Extracted records:
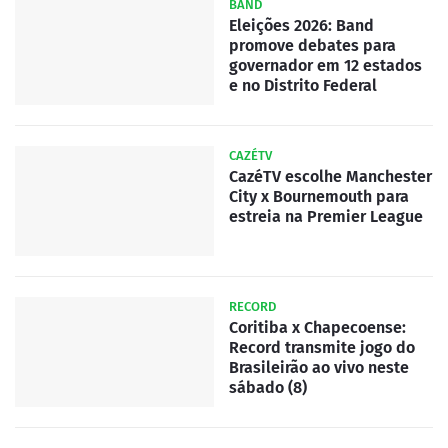
BAND
Eleições 2026: Band
promove debates para
governador em 12 estados
e no Distrito Federal
CAZÉTV
CazéTV escolhe Manchester
City x Bournemouth para
estreia na Premier League
RECORD
Coritiba x Chapecoense:
Record transmite jogo do
Brasileirão ao vivo neste
sábado (8)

• [Task prompt]: Using the entries above, tally every line that holds the word "para". Answer with that number only.

• [Solution for this problem]: 2